Николай решительно распахнул дверь. Даша занималась уборкой. В коротком ситцевом сарафанчике, тесном в груди и бедрах, в белой косынке и домашних тапочках на босу ногу, она стояла посреди комнаты, держа в руках мокрую тряпку, которой вытирала полы. На ее лице - испуг, радость, растерянность. Они молча смотрели друг на друга. Тряпка упала из рук. Николаю показалось, что перед ним стоит та Даша, которую он знал несколько лет назад…
- Дашенька! - крикнул он. Положил на пол игрушки, бросился к ней.
У Даши мелко подрагивали губы, глаза блестели. Она не могла вымолвить ни слова. Николай так крепко стиснул ее в объятиях, что у нее перехватило дыхание.
- Дашенька, милая, я теперь все знаю… Прости, родная!
Даша будто лишилась речи. Когда он поцеловал ее, у нее закружилась голова.
- Коля, - прошептала она, улыбаясь и плача. Обвила руками его шею, щекой припала к его щеке.
Мальчик, сидя на стуле и болтая ногами, в недоумении смотрел на чужого дядю, который обнимал и целовал его мать. Дядя Володя никогда не делал этого, он только здоровался с нею за руку и смотрел на нее. Почему же мама смеется и плачет?…
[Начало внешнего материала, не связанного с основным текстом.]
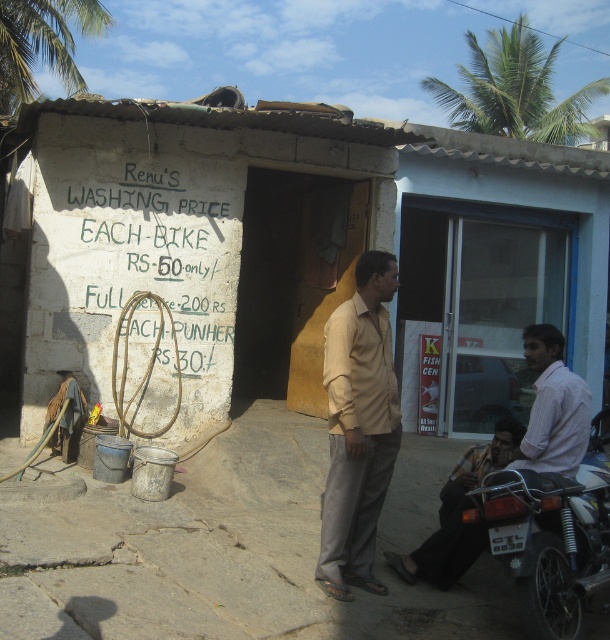 Question: Which of the following is the closest to the observer?

Choices:
 (A) (346, 388)
 (B) (470, 525)

Answer: (A)

Question: Which point is farther from the camera taking this photo?

Choices:
 (A) (475, 115)
 (B) (339, 308)
 (C) (556, 541)

Answer: (A)

Question: Does beige fabric shirt at center have a smaller size compared to metallic silver motorcycle at lower right?

Choices:
 (A) no
 (B) yes

Answer: (B)

Question: Is beige fabric shirt at center below plaid fabric shirt at lower center?

Choices:
 (A) no
 (B) yes

Answer: (A)

Question: Observing the image, what is the correct spatial positioning of white concrete wall at center in reference to green leafy palm tree at upper left?

Choices:
 (A) right
 (B) left

Answer: (A)

Question: Considering the real-world distances, which object is closest to the plaid fabric shirt at lower center?

Choices:
 (A) white concrete wall at center
 (B) green leafy palm tree at upper left

Answer: (A) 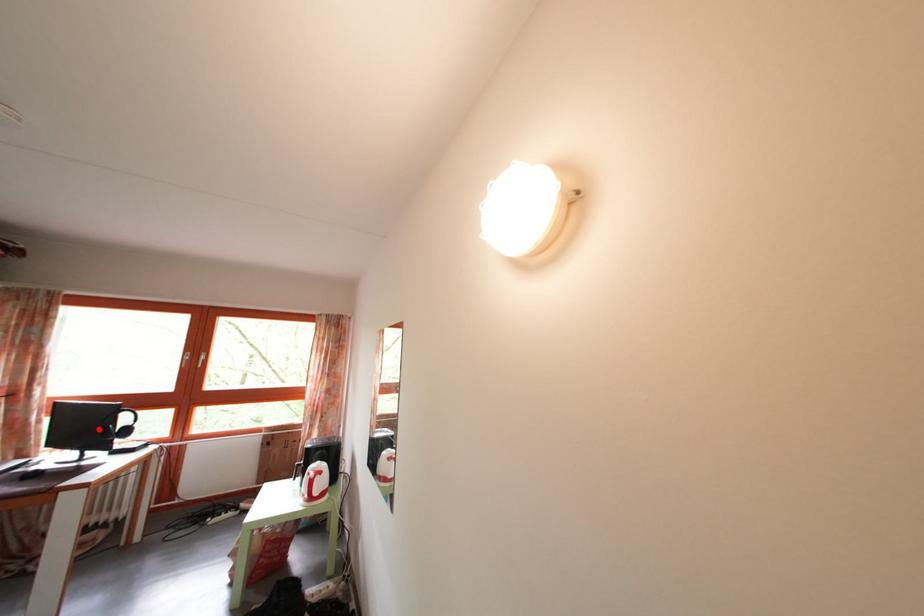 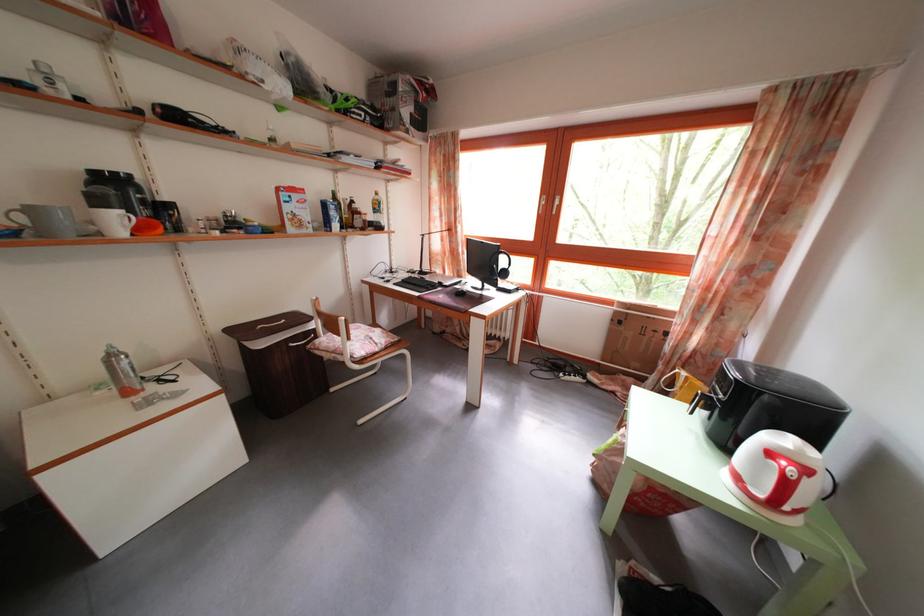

Даша поняла все, как только Николай появился в дверях. С некоторых пор она начала верить, что он придет к ней. И она его ждала. Ждала его в амбулатории, ждала случайной встречи на улице, ждала вечерами в скверике, когда ее преследовал Брусков… Сама не понимая того, она ждала его все эти долгие годы. Сердце не обмануло.
Немного придя в себя, Даша страшно смутилась, что у нее не убрана комната и что сама она стоит в стареньком, выцветшем сарафанчике и тапочках на босу ногу.
- А я уборкой занималась, - сказала, как бы оправдываясь.
Николай бросился к сыну, схватил его на руки, начал целовать. Первый раз в жизни он ощутил в себе отцовские чувства. Было горько от сознания того, что сколько лет он не подозревал о существовании сына. Сколько потеряно лет! Распаковал игрушки.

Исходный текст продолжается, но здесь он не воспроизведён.